● **Assigned task**
If a line in the entries includes "ゲーム人気投票", show that line.

● **Records for the exercise**
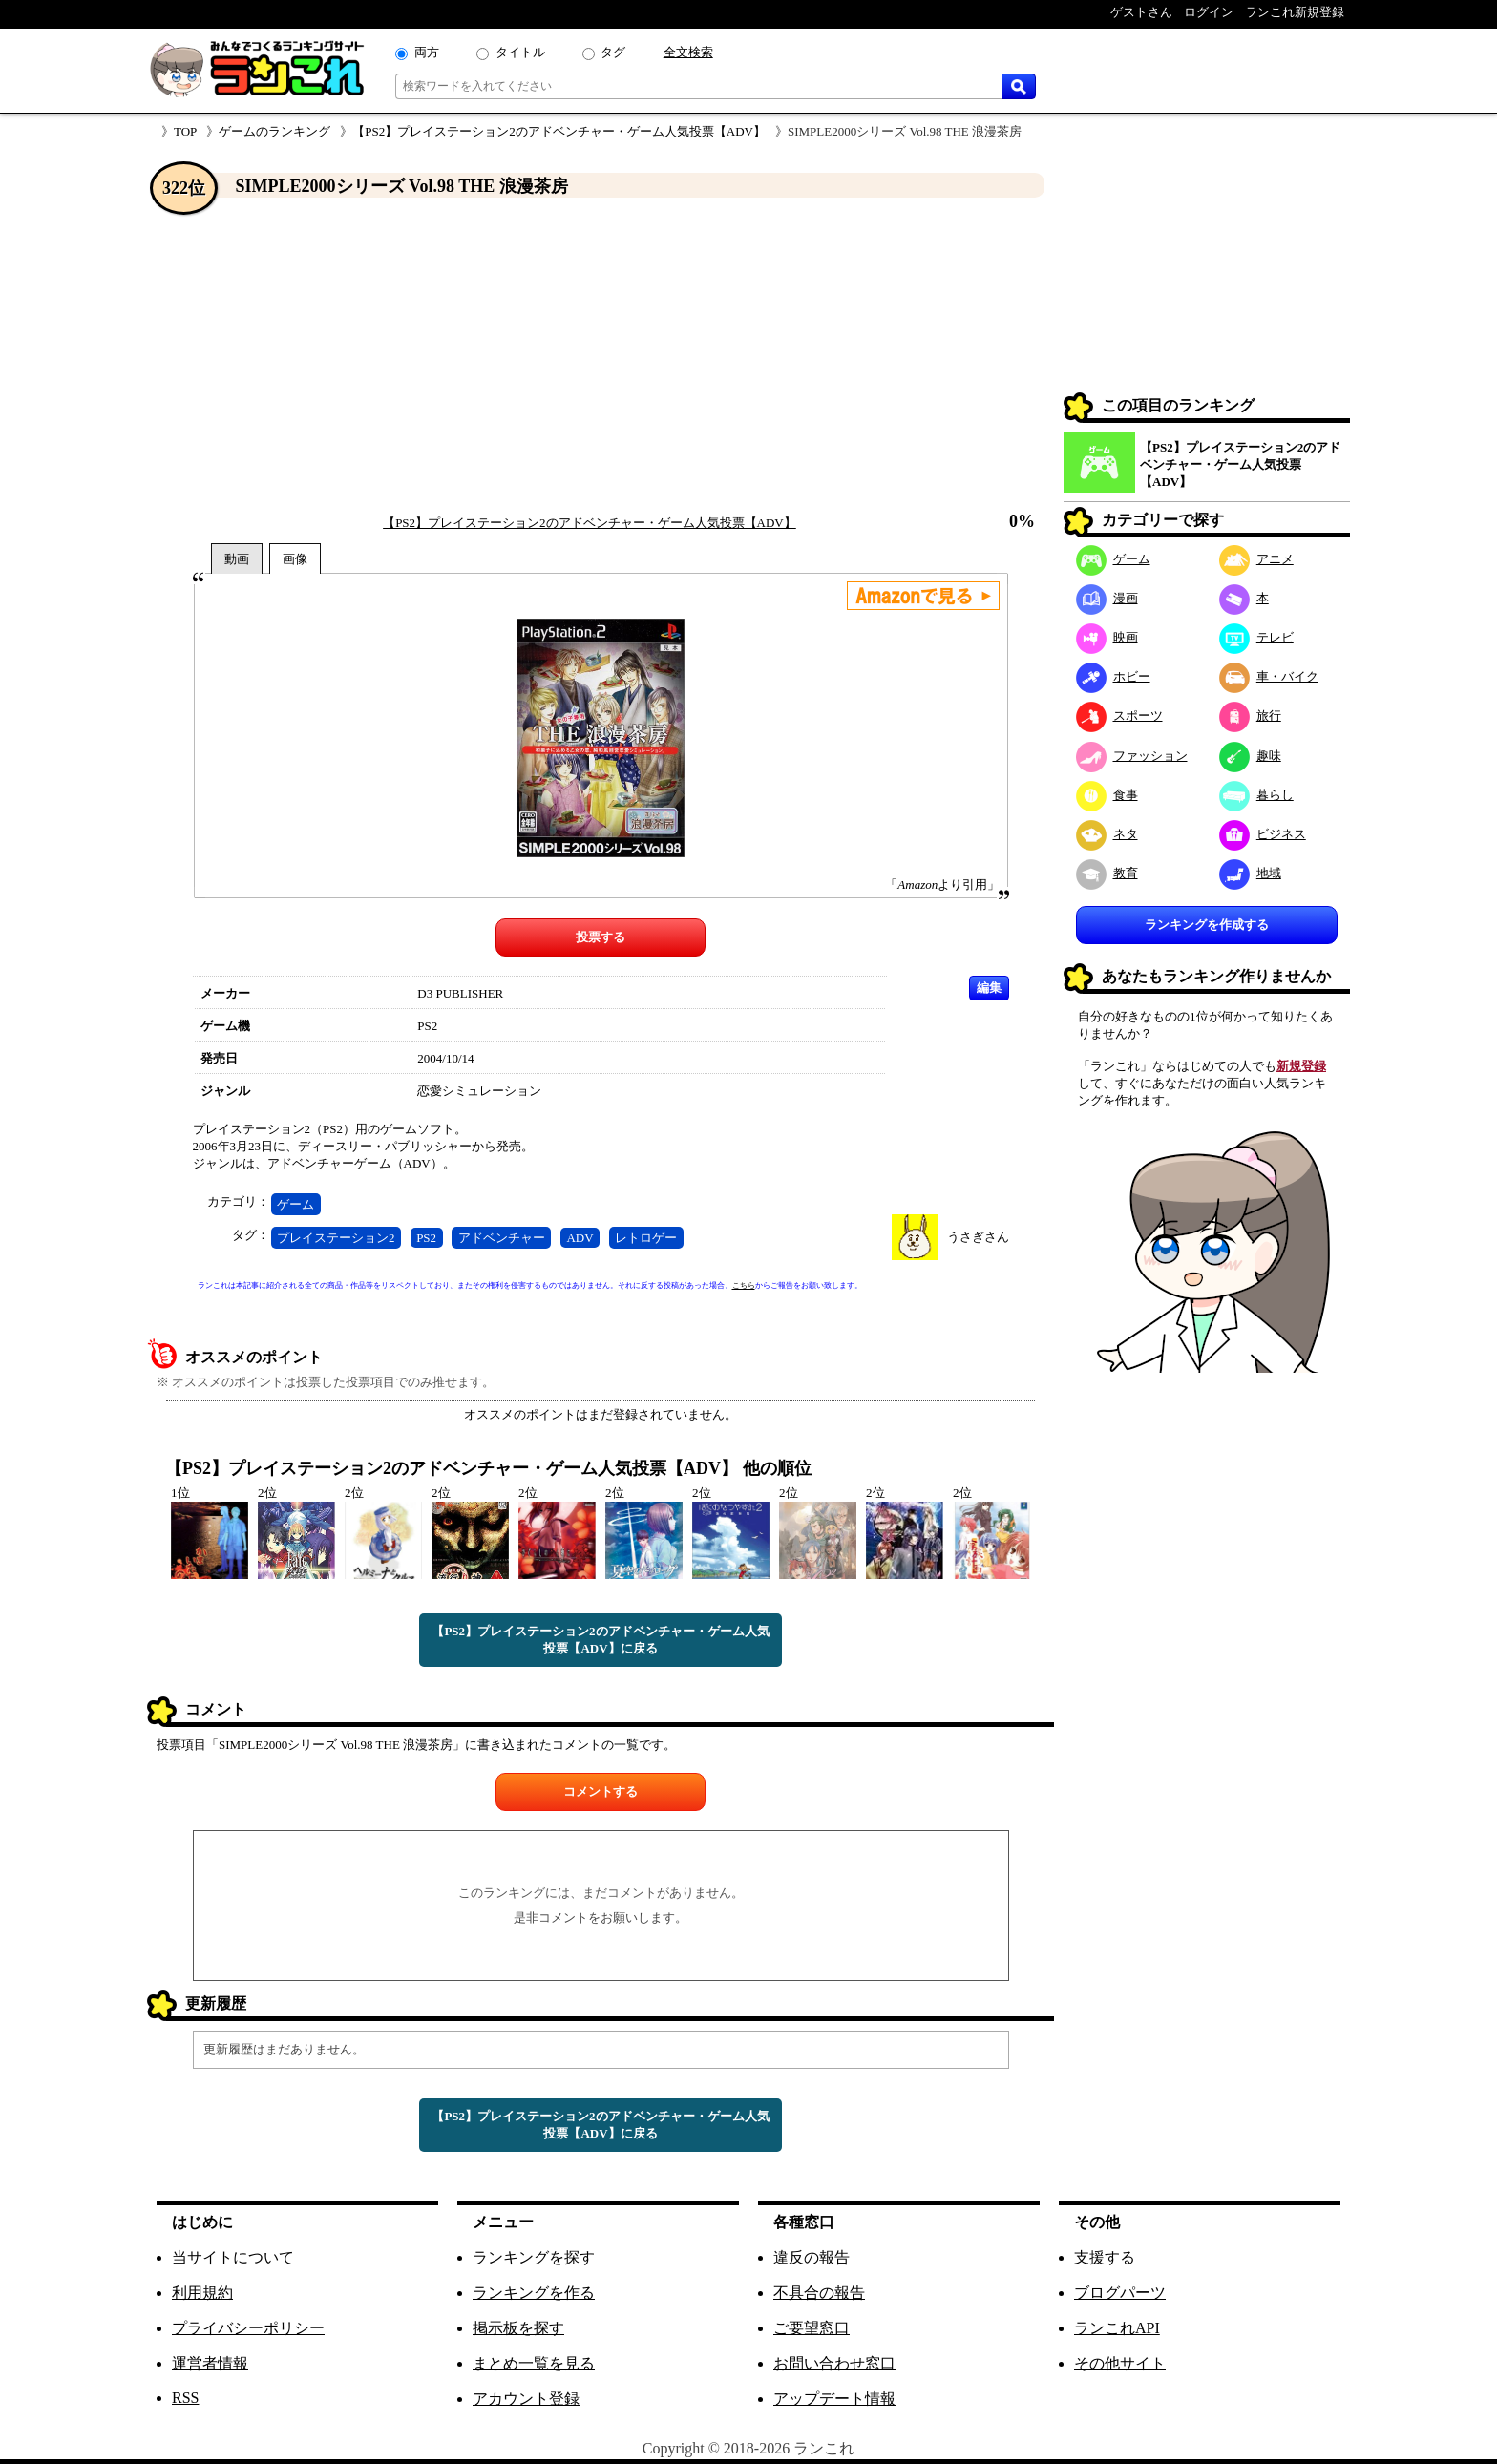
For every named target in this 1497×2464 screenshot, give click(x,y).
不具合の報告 (819, 2293)
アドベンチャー (501, 1238)
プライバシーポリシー (248, 2328)
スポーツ (1119, 715)
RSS (185, 2398)
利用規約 (202, 2293)
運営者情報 (210, 2363)
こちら (743, 1285)
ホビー (1113, 676)
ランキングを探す (534, 2257)
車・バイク (1268, 676)
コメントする (600, 1791)
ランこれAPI (1117, 2328)
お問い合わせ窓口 (834, 2363)
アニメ (1256, 559)
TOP (185, 131)
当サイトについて (233, 2257)
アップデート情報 (834, 2398)
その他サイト (1120, 2363)
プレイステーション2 (336, 1238)
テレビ (1256, 637)
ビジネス (1262, 834)
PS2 (426, 1238)
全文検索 (688, 52)
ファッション (1132, 755)
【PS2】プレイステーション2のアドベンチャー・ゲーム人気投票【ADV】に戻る (600, 1639)
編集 (989, 987)
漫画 (1107, 598)
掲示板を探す (518, 2328)
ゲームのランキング (274, 131)
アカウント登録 (526, 2398)
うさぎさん (978, 1237)
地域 (1250, 873)
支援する (1104, 2257)
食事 (1107, 795)
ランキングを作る (534, 2293)
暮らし (1256, 795)
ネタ (1107, 834)
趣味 (1250, 755)
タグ (613, 52)
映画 (1107, 637)
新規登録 (1301, 1066)
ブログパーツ (1120, 2293)
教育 (1107, 873)
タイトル (520, 52)
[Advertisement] (600, 356)
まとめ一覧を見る (534, 2363)
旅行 (1250, 715)
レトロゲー (646, 1238)
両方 (426, 52)
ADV (579, 1238)
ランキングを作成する (1207, 924)
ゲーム (295, 1204)
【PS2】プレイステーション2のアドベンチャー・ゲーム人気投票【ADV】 (559, 131)
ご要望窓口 (811, 2328)
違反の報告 (811, 2257)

● **Answer to this exercise**
【PS2】プレイステーション2のアドベンチャー・ゲーム人気投票【ADV】に戻る (600, 1639)
【PS2】プレイステーション2のアドベンチャー・ゲーム人気投票【ADV】 (559, 131)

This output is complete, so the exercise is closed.